Stations along Vancouver and Richmond’s Canada Line are designed with generous public spaces.

Fostering Social Equity and Public Health

While many of us have questioned if we’ll ever need to commute again, others have not been afforded that privilege. Essential workers continue to rely on public transit. Deliveries have only increased. The intersection of low-wage employment, chronic health conditions, and the continued need to travel during the pandemic has exposed equity-seeking groups to elevated levels of risk. Safe, convenient and gracious urban mobility networks are essential for our collective well-being.

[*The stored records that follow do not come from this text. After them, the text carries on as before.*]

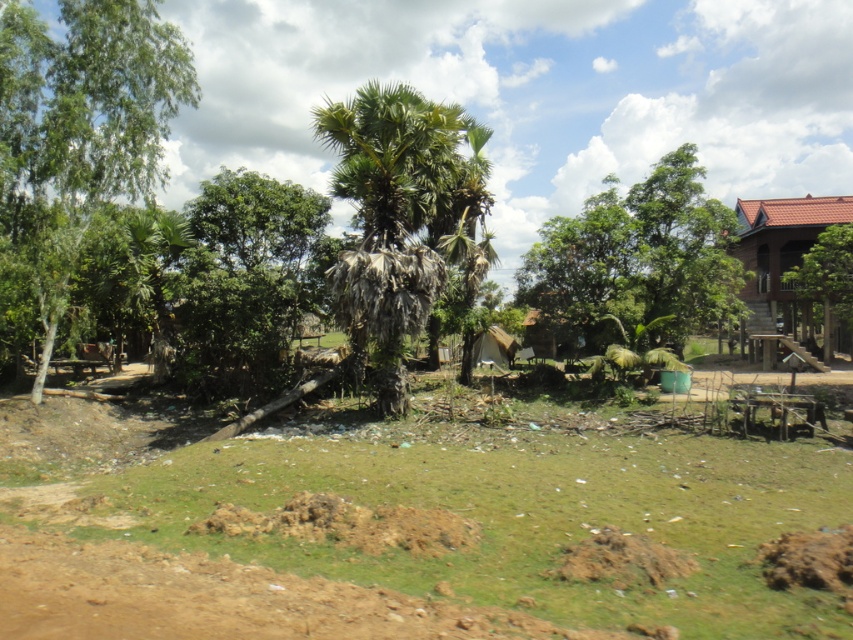 Based on the photo, which of these two, green leafy tree at left or green leafy palm tree at center, stands shorter?

green leafy tree at left is shorter.

Does green leafy tree at left have a greater height compared to green leafy palm tree at center?

No, green leafy tree at left is not taller than green leafy palm tree at center.

Is point (50, 352) positioned in front of point (440, 182)?

No, it is behind (440, 182).

Identify the location of green leafy tree at left. This screenshot has width=853, height=640. (74, 141).

This screenshot has width=853, height=640. What do you see at coordinates (74, 141) in the screenshot?
I see `green leafy tree at left` at bounding box center [74, 141].

Is green leafy tree at left positioned before brown wooden hut at right?

That is True.

Is point (151, 131) positioned after point (753, 200)?

No, it is not.

Identify the location of green leafy tree at left. (74, 141).

Between green leafy tree at left and green leafy tree at center, which one appears on the left side from the viewer's perspective?

Positioned to the left is green leafy tree at left.

Identify the location of green leafy tree at left. (74, 141).

This screenshot has height=640, width=853. Find the location of `green leafy tree at left`. green leafy tree at left is located at coordinates (74, 141).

At stations and stops, designers will need to reconsider shelter designs to provide for adequate distancing while improving comfort, lighting and safety. Transit operators will need to introduce vehicles — like Bombardier’s Flexity Outlook — that feature an enclosed cab that provides protection while retrofitting older vehicles; they could also bolster transit-priority lanes that speed up bus traffic on high-ridership routes in equity-seeking communities. Finally, transit authorities will need to re-evaluate fare enforcement regimes and inspection practices.

Electrification programs offer another opportunity to improve health outcomes. Reducing emissions from diesel locomotives will improve the respiratory health conditions that aggravate the impacts of viruses like COVID-19. Operators need to consider improvements to ventilation within stations, in tandem with existing deferred improvements to smoke exhaust systems.

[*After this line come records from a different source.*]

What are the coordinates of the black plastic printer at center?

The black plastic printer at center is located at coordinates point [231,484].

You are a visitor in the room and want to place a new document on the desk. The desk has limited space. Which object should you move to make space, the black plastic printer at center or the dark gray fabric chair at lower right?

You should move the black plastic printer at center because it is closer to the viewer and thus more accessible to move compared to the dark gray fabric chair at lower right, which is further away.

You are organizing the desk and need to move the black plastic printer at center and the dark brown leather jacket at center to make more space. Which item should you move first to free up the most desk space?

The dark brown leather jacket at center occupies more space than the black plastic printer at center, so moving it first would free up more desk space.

Research Informed by New Behavioural Norms

Right now, we are all driving without a roadmap when it comes to pandemic response. Public health officials are still mapping out the behaviour of the COVID-19 virus and its impacts. Over time, the data will become clearer and decisions will be better informed. As planners, we can already map travel patterns and start modifying service levels in response to passenger needs. At Perkins&Will, we conduct post-occupancy surveys that map passenger behaviour as they move through a station and other transit facilities. We have used this data to identify passengers’ arrivals, queue backups, and where people linger. These surveys will need to be updated to accommodate new requirements for physical distancing with built-in flexibility to quickly respond to pandemics, or other rapidly-evolving situations.

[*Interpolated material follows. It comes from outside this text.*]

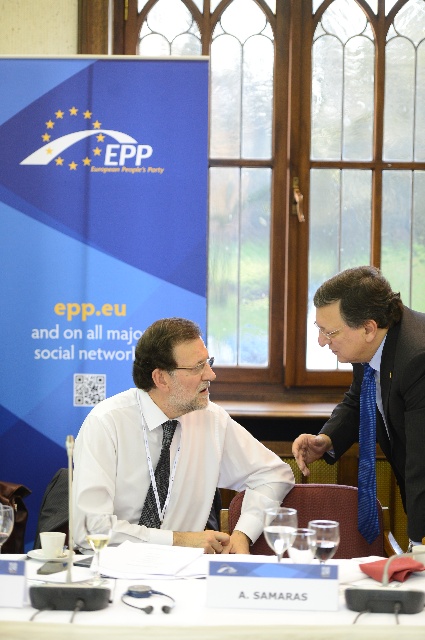 From the picture: You are organizing a conference and need to place a name tag on the blue textured tie at right and the smooth skin hand at center. Which object has a smaller width, requiring a smaller name tag?

The blue textured tie at right has a smaller width than the smooth skin hand at center, so it requires a smaller name tag.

Research into new materials and their performance will also impact station design. Early studies have shown that the coronavirus survives half as long on wood surfaces as it does on stainless steel. This, combined with wood’s embodied carbon and impact on customer well-being, could see its renewed use in a way that ennobles the transit experience. The antibacterial, antiviral and anti-fungal properties of copper and alloys, such as brass and bronze, are well known but rarely implemented. (We should, however, avoid engaging with antimicrobial materials which can do more harm than good). Finally, advanced materials like self-cleaning glass will likely see increased use along areas of high passenger traffic.

While the current period of disruption has imposed new habits on our lives, it has also opened our eyes to new ways of travelling across cities. We have collectively marveled at clear blue skies, as the smog has receded over cities from L.A. to New Delhi. Even in the midst of a pandemic, we are cautiously starting to imagine a brighter future.

Ultimately, the COVID-19 crisis will force us to re-evaluate how people travel across our cities – and to design stations and stops that support the new normal. A robust urban mobility system is essential, and if done well, we can get cities that are safer, more resilient and beautiful for decades to come.

Paul Kulig (OAA, MRAIC) is Principal of Urban Design for Perkins&Will’s Toronto Studio as well as Co-Lead for the firm’s global Urban Design Practice.